The Rediff Special/Our Correspondent

January 21, 2003

Choosing Chief R

New Delhi's new dilemma: who should succeed Research and Analysis Wing chief Vikram Sood?

The chief of India's external intelligence agency, designated Secretary (R), and also the directorate general of security, is due to retire on March 31.

By seniority, B S Bedi, an army officer who joined RAW in the early 1970s, should step in. Like Sood, he is of the 1966 batch. Which also means he is due for retirement soon -- in seven months, to be precise.

There are three other options, all Bedi's juniors, all Indian Police Service officers, all with 18 months or more of service in them: C D Sahai from the Karnataka cadre, Jyoti Sinha from Bihar and Amar Bhushan from Madhya Pradesh.

The government's dilemma is, if it appoints Bedi, he will hardly be able to settle in before he has to pack his bags.
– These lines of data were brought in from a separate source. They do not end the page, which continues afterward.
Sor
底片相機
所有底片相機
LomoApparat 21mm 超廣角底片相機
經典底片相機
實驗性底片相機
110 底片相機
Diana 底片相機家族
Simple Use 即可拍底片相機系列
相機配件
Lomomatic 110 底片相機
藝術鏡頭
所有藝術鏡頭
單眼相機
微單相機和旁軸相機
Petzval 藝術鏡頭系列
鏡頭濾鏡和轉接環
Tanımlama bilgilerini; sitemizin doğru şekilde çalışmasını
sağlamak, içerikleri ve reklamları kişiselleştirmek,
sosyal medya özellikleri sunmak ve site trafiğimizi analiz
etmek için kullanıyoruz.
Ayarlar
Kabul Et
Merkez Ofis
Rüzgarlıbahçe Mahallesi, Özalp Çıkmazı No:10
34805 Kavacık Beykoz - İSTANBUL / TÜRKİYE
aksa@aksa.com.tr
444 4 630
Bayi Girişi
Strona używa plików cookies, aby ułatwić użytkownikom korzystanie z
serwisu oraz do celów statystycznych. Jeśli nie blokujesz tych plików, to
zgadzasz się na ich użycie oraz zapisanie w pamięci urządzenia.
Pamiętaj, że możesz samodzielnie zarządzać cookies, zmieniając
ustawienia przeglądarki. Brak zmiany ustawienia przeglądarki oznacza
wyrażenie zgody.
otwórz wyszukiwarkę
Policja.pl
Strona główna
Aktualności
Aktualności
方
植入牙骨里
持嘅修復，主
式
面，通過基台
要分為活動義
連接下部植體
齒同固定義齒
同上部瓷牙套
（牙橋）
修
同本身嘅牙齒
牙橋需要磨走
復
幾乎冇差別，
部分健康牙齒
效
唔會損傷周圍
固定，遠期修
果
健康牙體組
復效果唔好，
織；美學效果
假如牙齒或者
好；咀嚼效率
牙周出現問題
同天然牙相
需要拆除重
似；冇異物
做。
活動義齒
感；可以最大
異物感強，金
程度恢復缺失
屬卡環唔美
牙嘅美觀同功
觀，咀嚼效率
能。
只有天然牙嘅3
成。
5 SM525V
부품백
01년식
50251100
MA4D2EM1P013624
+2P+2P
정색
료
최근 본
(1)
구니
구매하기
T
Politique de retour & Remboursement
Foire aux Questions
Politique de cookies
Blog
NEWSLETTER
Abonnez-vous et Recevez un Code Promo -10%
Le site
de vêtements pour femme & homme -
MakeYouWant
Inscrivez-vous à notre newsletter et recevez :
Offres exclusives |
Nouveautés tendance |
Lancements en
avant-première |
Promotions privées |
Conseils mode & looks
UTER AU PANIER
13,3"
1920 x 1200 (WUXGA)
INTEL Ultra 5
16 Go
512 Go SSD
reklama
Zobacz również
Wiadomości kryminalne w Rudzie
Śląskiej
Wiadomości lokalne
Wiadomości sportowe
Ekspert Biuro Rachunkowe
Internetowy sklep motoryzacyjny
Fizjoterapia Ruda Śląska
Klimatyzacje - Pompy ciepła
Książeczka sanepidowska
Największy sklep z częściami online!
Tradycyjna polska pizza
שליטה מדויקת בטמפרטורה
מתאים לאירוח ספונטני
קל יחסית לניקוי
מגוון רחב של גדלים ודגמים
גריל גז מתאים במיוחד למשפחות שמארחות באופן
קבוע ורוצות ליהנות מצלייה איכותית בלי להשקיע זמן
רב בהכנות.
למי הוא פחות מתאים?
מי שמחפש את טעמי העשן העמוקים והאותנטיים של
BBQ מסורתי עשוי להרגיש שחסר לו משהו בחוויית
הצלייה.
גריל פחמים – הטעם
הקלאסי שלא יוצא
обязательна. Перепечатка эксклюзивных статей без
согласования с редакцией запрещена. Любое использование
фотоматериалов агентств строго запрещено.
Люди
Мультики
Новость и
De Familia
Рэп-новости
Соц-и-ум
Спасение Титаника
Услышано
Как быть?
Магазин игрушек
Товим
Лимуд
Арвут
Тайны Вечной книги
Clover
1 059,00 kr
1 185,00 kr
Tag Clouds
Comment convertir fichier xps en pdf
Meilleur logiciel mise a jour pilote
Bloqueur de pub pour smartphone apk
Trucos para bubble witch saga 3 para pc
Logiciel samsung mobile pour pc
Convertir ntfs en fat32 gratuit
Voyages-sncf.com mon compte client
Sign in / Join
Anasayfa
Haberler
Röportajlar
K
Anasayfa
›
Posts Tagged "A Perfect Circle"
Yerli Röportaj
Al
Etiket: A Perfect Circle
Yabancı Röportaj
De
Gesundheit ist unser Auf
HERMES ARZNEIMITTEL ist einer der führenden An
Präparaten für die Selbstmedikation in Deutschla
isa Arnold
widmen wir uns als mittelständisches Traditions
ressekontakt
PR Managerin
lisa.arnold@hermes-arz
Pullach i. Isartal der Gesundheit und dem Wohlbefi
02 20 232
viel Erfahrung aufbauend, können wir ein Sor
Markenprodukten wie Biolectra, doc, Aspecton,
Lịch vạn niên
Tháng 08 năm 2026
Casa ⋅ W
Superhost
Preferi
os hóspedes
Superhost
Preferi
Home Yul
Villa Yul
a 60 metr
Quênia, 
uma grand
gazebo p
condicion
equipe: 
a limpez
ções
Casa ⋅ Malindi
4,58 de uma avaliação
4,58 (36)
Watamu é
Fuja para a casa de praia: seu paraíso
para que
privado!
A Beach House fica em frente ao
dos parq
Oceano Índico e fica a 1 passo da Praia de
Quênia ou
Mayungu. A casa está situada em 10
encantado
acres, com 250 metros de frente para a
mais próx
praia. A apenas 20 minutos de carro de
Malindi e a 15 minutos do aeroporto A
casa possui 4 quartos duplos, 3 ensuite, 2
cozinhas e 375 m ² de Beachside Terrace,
And if he is superseded, it will create much heartburn among the armed forces officers.

An option is to appoint Bedi and extend his tenure, as Prime Minister Atal Bihari Vajpayee did in 1996 during his earlier stint, in Ranjan Roy's case. But that may rob Sahai, Sinha and Bhushan off their chance to be chief.

This is the first time an army officer has become the Number 2 in RAW. Military officers, as it is, are reluctant to be deputed to the agency because they feel they will be sidelined, that IPS and other civilian officers are preferred for promotions there.

For proof, they point to the fact that RAW has not been headed by an armed services officer till now. Its chiefs have been IPS officers mostly; Sood, who belonged to the Indian Postal Service, was an exception.

RAW was created in 1968, to provide hardcore external intelligence, for which it deputed a variety of experts from the Indian Administrative Service, the IPS, the India Information Service etc. Armed forces officers, too, were brought in.

In 1983, then prime minister Indira Gandhi created the Research and Analysis Service, to which personnel are recruited directly. In addition, officers from other services continue to be deputed to RAW.

When Arvind Dave of the Madhya Pradesh IPS cadre retired in 1999, by seniority R Nagarajan, who was originally from the IIS, should have become chief. But the government brought in A S Dulat, an IPS officer with the Intelligence Bureau, India's internal intelligence wing.

Nagarajan was posted out as a member to the Banks Administrative Tribunal in Chennai, with the rank of a secretary to the Government of India.

Dulat's appointment created bitterness in RAW, among the IPS and non-IPS officers, mainly as he had never served in the agency.

IPS officers were unhappy because a non-RAW officer had become their chief. The others believed Nagarajan was removed because of the IPS lobby's pressure.

Sood's appointment to succeed Dulat on January 1, 2001 removed some of this bitterness. But now, a similar situation is likely to rise with Bedi. If the government gives him a raw deal, the armed forces will definitely not like it.